● Try it
Tally every line in the entries below that holds "ribbon", then give only the total.

● Entries taken from a collection
━━━━━━

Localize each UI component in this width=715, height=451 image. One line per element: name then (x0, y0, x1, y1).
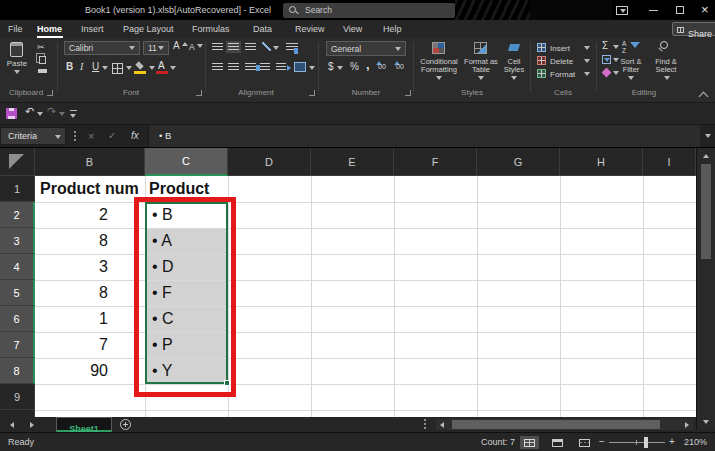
name-box[interactable]: Criteria (0, 127, 66, 145)
align-bottom-button[interactable] (245, 43, 256, 51)
col-header-e[interactable]: E (311, 148, 394, 176)
tab-help[interactable]: Help (383, 20, 402, 38)
undo-button[interactable]: ↶ (25, 105, 34, 118)
cell-b5[interactable]: 8 (35, 283, 108, 303)
redo-button[interactable]: ↷ (47, 105, 56, 118)
percent-button[interactable]: % (350, 61, 359, 72)
search-box[interactable]: Search (283, 3, 455, 18)
minimize-button[interactable] (645, 0, 661, 20)
cell-b7[interactable]: 7 (35, 335, 108, 355)
currency-button[interactable]: $ (328, 61, 334, 72)
save-button[interactable] (6, 108, 17, 119)
zoom-in-button[interactable]: + (669, 433, 675, 451)
tab-view[interactable]: View (343, 20, 362, 38)
name-box-dropdown-icon[interactable] (55, 135, 61, 139)
font-color-dropdown-icon[interactable] (170, 66, 176, 70)
scroll-left-arrow-icon[interactable] (440, 422, 444, 428)
row-header-6[interactable]: 6 (0, 306, 35, 332)
underline-dropdown-icon[interactable] (102, 66, 108, 70)
zoom-slider-track[interactable] (609, 442, 665, 443)
row-header-8[interactable]: 8 (0, 358, 35, 384)
zoom-slider-thumb[interactable] (644, 437, 648, 448)
align-middle-button[interactable] (226, 41, 241, 53)
maximize-button[interactable] (672, 0, 688, 20)
copy-button[interactable] (39, 56, 46, 64)
autosum-dropdown-icon[interactable] (613, 45, 619, 49)
vertical-scrollbar[interactable] (696, 148, 715, 430)
tab-insert[interactable]: Insert (81, 20, 104, 38)
align-top-button[interactable] (212, 43, 223, 51)
col-header-h[interactable]: H (560, 148, 643, 176)
tab-data[interactable]: Data (253, 20, 272, 38)
currency-dropdown-icon[interactable] (337, 66, 343, 70)
cancel-button[interactable]: × (88, 126, 94, 146)
cell-b8[interactable]: 90 (35, 361, 108, 381)
tab-page-layout[interactable]: Page Layout (123, 20, 174, 38)
collapse-ribbon-button[interactable] (699, 92, 709, 102)
increase-indent-button[interactable] (276, 63, 286, 71)
merge-center-dropdown-icon[interactable] (309, 66, 315, 70)
row-header-5[interactable]: 5 (0, 280, 35, 306)
row-header-3[interactable]: 3 (0, 228, 35, 254)
row-header-4[interactable]: 4 (0, 254, 35, 280)
zoom-out-button[interactable]: − (599, 433, 605, 451)
tab-scroll-splitter-icon[interactable] (424, 419, 426, 421)
insert-function-button[interactable]: fx (131, 126, 139, 146)
row-header-7[interactable]: 7 (0, 332, 35, 358)
col-header-d[interactable]: D (228, 148, 311, 176)
align-center-button[interactable] (228, 63, 239, 71)
comma-button[interactable]: , (366, 57, 370, 72)
number-dialog-launcher-icon[interactable] (405, 90, 411, 96)
formula-input[interactable]: • B (148, 125, 700, 147)
clipboard-dialog-launcher-icon[interactable] (47, 90, 53, 96)
row-header-9[interactable]: 9 (0, 384, 35, 410)
increase-decimal-button[interactable]: 00 (378, 63, 386, 70)
row-header-10[interactable]: 10 (0, 410, 35, 417)
close-button[interactable]: × (701, 0, 709, 19)
row-header-1[interactable]: 1 (0, 176, 35, 202)
clear-button[interactable] (602, 68, 612, 78)
bold-button[interactable]: B (66, 61, 73, 72)
scroll-up-arrow-icon[interactable] (703, 154, 709, 158)
grow-font-button[interactable]: A (173, 40, 180, 51)
tab-file[interactable]: File (8, 20, 23, 38)
add-sheet-button[interactable] (120, 419, 131, 430)
cell-b6[interactable]: 1 (35, 309, 108, 329)
cell-b3[interactable]: 8 (35, 231, 108, 251)
select-all-button[interactable] (0, 148, 35, 176)
horizontal-scrollbar[interactable] (436, 419, 694, 430)
align-right-button[interactable] (245, 63, 256, 71)
borders-button[interactable] (112, 63, 123, 74)
align-left-button[interactable] (212, 63, 223, 71)
orientation-dropdown-icon[interactable] (273, 46, 279, 50)
orientation-button[interactable] (262, 42, 271, 51)
redo-dropdown-icon[interactable] (59, 112, 65, 116)
vertical-scroll-thumb[interactable] (701, 164, 711, 259)
italic-button[interactable]: I (80, 61, 83, 72)
font-size-combo[interactable]: 11 (143, 41, 169, 55)
autosum-button[interactable]: Σ (602, 40, 608, 51)
number-format-combo[interactable]: General (326, 41, 406, 56)
status-count[interactable]: Count: 7 (481, 433, 515, 451)
cut-button[interactable]: ✂ (37, 42, 45, 52)
font-color-button[interactable]: A (158, 60, 165, 71)
expand-formula-bar-button[interactable] (705, 134, 711, 138)
formula-bar-grip-icon[interactable] (74, 131, 76, 133)
decrease-indent-button[interactable] (260, 63, 270, 71)
undo-dropdown-icon[interactable] (37, 112, 43, 116)
cell-b2[interactable]: 2 (35, 205, 108, 225)
horizontal-scroll-thumb[interactable] (452, 420, 660, 429)
decrease-decimal-button[interactable]: 00 (396, 63, 404, 70)
next-sheet-button[interactable] (30, 422, 34, 428)
fill-button[interactable] (602, 55, 611, 64)
fill-color-dropdown-icon[interactable] (149, 66, 155, 70)
col-header-b[interactable]: B (35, 148, 145, 176)
ribbon-display-options-button[interactable] (616, 6, 628, 15)
zoom-percent[interactable]: 210% (684, 433, 707, 451)
tab-review[interactable]: Review (295, 20, 325, 38)
font-dialog-launcher-icon[interactable] (196, 90, 202, 96)
merge-center-button[interactable] (294, 62, 306, 72)
cell-c1[interactable]: Product (149, 179, 209, 199)
prev-sheet-button[interactable] (10, 422, 14, 428)
tab-formulas[interactable]: Formulas (192, 20, 230, 38)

━━━━━━

● Your solution
2